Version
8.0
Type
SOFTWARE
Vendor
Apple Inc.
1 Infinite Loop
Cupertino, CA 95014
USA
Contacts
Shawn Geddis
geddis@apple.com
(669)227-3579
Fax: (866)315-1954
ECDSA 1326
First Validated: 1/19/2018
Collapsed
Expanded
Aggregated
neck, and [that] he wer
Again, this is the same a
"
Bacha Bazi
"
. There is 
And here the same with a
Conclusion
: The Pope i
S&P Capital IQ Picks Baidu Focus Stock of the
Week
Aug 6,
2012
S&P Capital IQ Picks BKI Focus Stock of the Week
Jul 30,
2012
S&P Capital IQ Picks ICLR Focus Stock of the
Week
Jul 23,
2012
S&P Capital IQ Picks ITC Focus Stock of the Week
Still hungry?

==============================

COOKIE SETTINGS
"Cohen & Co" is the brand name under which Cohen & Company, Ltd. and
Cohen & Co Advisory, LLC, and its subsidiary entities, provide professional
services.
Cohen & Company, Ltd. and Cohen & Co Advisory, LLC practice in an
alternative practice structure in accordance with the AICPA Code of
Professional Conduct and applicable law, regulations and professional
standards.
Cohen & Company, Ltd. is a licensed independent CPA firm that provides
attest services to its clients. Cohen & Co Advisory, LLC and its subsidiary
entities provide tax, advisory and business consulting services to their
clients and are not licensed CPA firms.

==============================

= Instructions to follow =
Among the records above, determine how many lines contain "professional", then report the number only.

= Solution =
2